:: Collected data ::

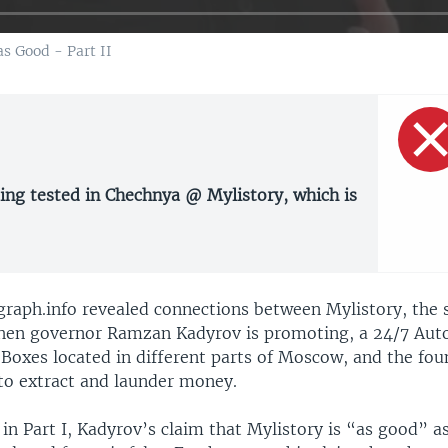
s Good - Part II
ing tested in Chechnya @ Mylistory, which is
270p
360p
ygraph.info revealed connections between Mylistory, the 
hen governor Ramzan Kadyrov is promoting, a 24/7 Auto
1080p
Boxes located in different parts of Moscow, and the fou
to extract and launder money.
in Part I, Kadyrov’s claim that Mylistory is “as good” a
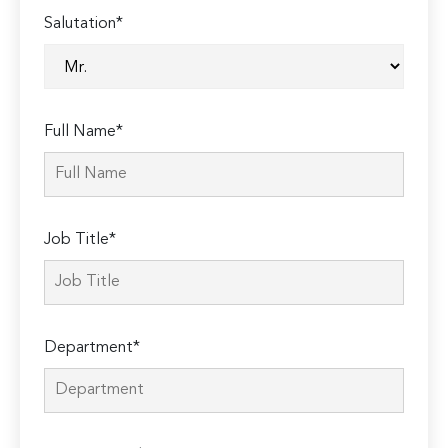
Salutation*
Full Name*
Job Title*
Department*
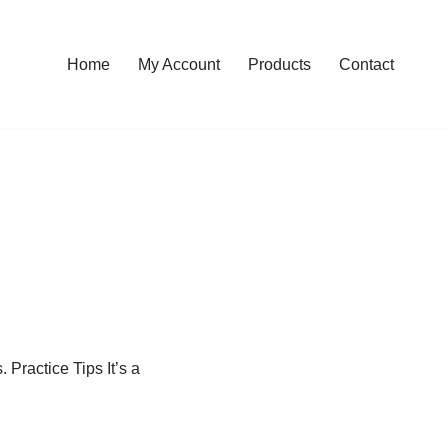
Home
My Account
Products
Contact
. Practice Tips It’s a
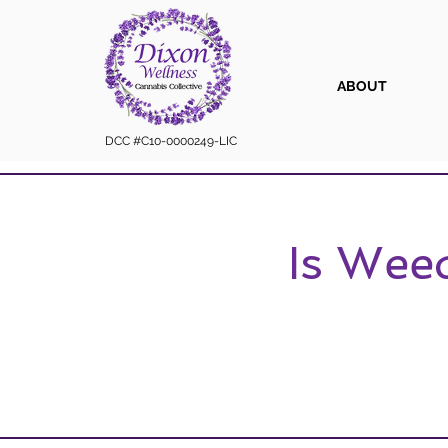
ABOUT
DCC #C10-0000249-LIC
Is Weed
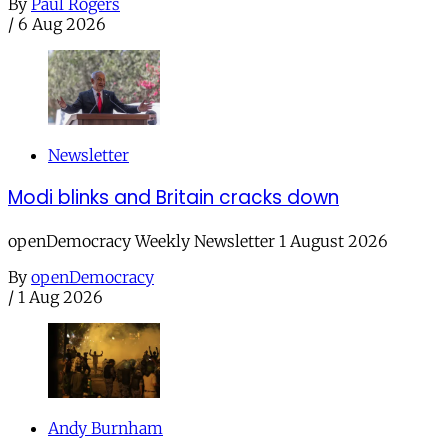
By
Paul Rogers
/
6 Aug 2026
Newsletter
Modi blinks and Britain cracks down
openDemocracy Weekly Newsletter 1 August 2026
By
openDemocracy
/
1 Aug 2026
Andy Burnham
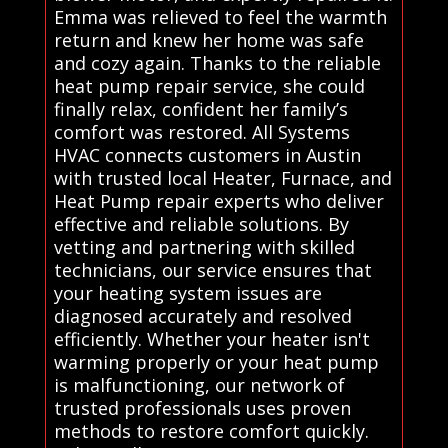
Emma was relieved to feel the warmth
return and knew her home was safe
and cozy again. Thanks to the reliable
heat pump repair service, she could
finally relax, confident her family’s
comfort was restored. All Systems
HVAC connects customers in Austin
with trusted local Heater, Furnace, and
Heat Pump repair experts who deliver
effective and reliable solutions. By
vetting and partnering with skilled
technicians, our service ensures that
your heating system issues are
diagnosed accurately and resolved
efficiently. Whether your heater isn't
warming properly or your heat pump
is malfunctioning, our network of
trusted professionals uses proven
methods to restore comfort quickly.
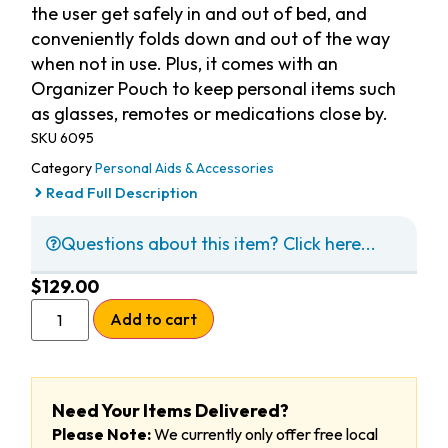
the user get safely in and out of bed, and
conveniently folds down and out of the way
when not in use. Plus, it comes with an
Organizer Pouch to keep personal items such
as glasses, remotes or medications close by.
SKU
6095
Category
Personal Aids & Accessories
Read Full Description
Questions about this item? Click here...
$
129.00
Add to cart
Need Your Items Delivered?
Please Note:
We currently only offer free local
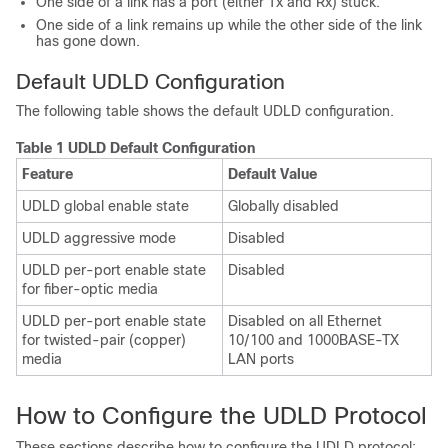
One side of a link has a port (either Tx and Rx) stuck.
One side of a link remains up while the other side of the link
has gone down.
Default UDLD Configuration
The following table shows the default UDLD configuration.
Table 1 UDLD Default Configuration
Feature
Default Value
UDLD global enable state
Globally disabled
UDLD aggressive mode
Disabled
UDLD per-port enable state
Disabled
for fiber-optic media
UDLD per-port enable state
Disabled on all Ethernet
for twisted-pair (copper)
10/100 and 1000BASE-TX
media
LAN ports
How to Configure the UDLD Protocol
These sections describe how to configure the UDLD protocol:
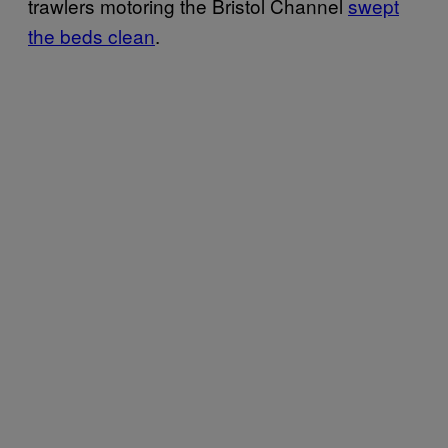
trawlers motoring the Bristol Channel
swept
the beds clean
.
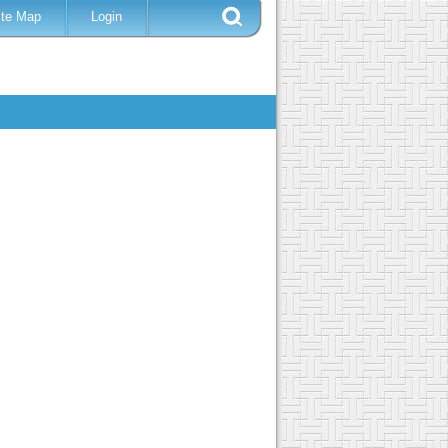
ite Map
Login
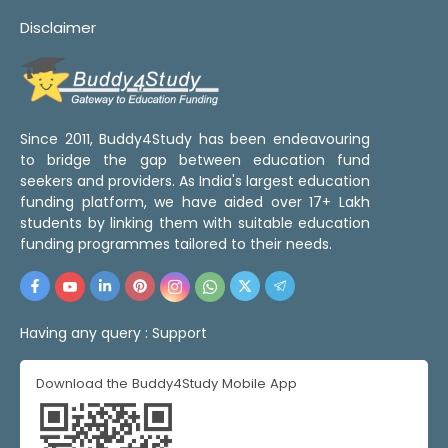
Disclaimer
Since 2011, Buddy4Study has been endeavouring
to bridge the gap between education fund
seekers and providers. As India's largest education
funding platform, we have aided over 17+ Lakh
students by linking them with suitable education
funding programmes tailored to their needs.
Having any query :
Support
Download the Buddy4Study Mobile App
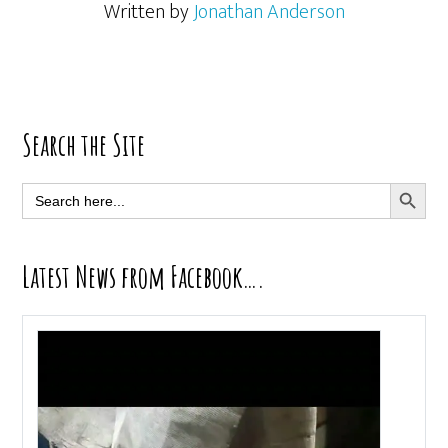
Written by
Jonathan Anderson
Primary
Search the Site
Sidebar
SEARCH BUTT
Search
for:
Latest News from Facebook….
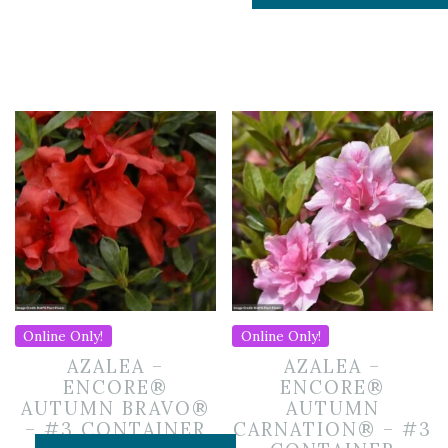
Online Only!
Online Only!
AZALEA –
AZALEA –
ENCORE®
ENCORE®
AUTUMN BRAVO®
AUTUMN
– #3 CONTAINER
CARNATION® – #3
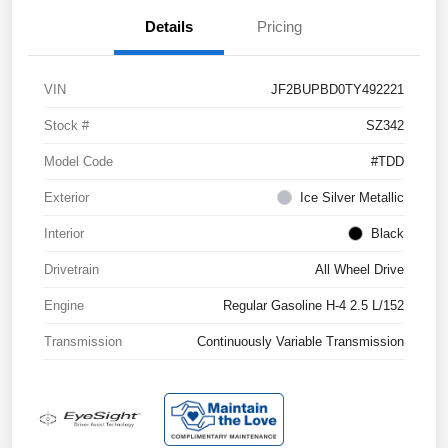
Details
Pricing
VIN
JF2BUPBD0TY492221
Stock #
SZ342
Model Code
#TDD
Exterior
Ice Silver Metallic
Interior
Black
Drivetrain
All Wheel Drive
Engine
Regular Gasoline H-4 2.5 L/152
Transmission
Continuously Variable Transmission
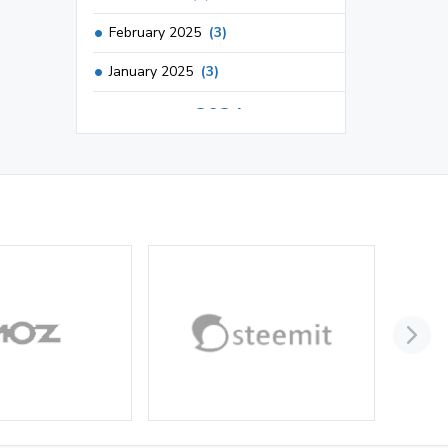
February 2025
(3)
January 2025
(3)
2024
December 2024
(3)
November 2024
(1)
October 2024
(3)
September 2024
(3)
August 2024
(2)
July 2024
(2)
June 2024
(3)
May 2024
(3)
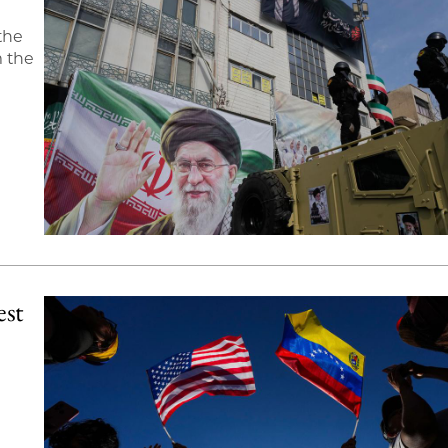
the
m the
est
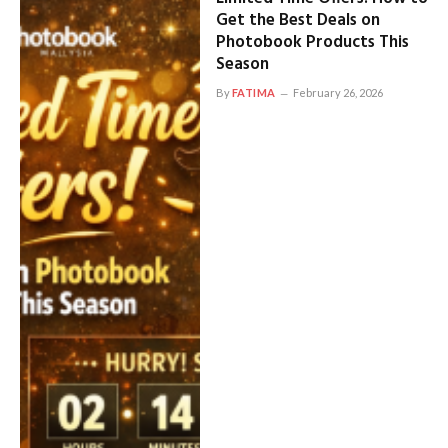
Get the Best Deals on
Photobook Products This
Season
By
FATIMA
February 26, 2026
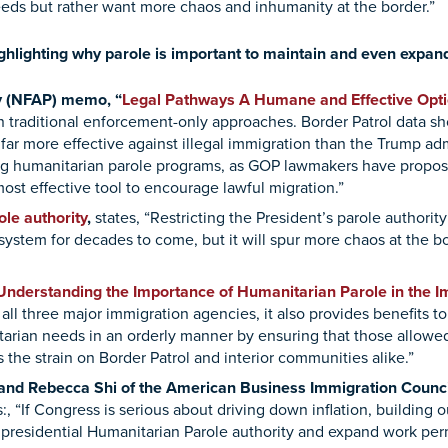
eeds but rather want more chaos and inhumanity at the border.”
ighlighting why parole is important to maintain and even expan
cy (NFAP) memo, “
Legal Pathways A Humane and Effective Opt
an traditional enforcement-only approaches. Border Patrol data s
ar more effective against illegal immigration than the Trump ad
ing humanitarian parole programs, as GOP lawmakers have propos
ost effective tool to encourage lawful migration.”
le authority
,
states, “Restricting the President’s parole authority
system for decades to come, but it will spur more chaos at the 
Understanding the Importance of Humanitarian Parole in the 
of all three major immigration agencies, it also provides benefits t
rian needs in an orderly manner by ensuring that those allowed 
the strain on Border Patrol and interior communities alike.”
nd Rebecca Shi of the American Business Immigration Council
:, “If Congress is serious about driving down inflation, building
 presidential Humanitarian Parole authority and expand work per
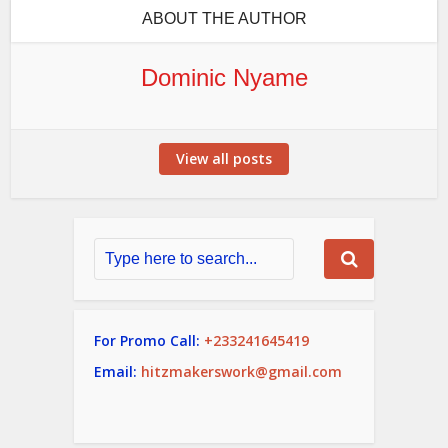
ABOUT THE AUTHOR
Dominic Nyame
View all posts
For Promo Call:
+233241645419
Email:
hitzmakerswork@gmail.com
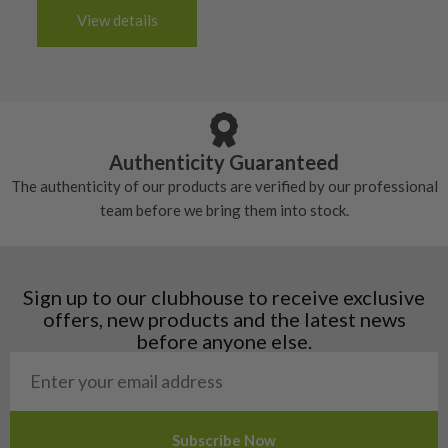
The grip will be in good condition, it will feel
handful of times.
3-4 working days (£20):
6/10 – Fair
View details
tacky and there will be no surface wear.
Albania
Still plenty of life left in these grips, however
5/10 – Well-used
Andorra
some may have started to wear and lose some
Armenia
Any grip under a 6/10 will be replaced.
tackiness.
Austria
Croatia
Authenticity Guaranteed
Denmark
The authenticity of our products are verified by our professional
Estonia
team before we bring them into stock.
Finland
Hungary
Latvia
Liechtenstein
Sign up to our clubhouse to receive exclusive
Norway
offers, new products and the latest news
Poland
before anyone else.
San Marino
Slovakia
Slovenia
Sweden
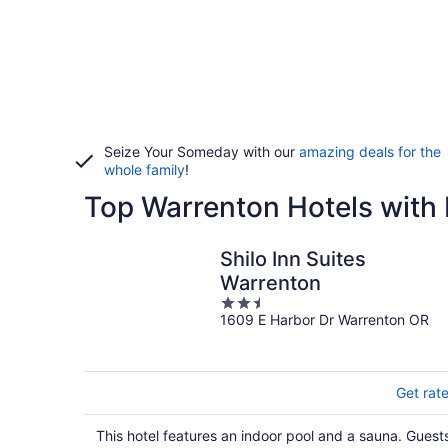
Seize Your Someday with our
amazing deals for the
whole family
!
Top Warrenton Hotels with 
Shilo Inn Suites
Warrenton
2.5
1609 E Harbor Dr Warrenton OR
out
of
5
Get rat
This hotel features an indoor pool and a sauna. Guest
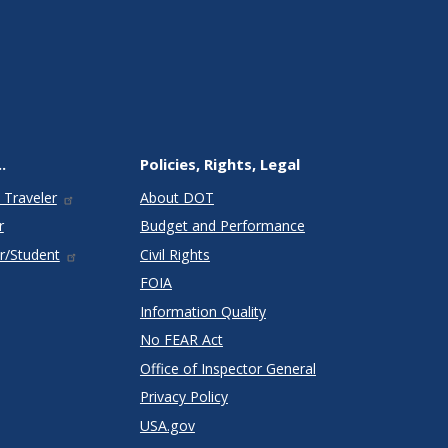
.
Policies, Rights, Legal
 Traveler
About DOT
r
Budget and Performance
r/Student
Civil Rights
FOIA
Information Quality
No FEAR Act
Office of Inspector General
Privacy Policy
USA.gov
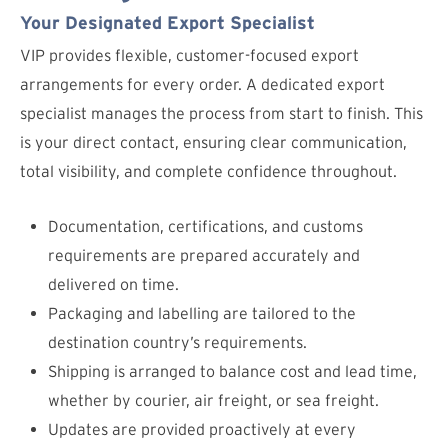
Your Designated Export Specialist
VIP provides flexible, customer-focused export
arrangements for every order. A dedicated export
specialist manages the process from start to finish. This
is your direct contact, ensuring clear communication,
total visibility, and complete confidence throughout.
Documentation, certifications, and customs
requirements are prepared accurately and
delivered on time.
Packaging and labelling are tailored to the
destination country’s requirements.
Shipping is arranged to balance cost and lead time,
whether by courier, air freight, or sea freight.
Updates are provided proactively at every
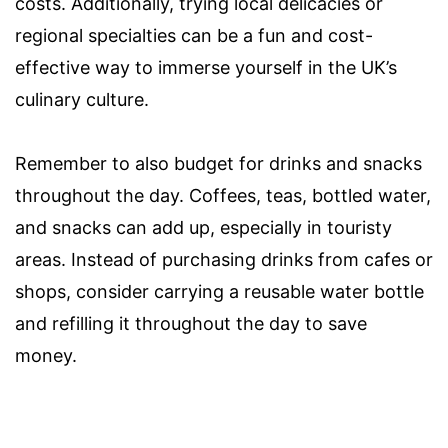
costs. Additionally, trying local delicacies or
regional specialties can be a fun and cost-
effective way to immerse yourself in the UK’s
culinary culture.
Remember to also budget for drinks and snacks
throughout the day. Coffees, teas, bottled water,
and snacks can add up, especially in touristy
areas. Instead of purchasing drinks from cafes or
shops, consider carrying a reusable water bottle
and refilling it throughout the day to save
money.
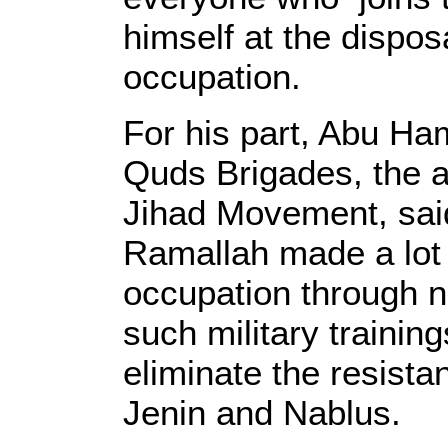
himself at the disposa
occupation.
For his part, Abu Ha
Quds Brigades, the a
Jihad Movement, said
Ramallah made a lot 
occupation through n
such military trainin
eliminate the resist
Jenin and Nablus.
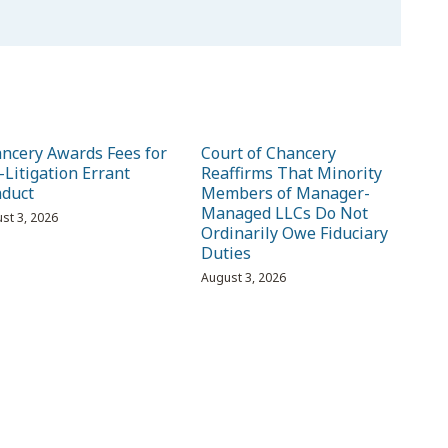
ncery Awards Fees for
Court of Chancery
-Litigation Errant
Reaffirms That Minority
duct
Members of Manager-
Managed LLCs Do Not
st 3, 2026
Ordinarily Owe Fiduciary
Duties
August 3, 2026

:: Task item ::
All lines in the records above with "between" need to be found and copied.

:: Written response ::
ygraph.info revealed connections between Mylistory, the 
to bridge the gap between education fund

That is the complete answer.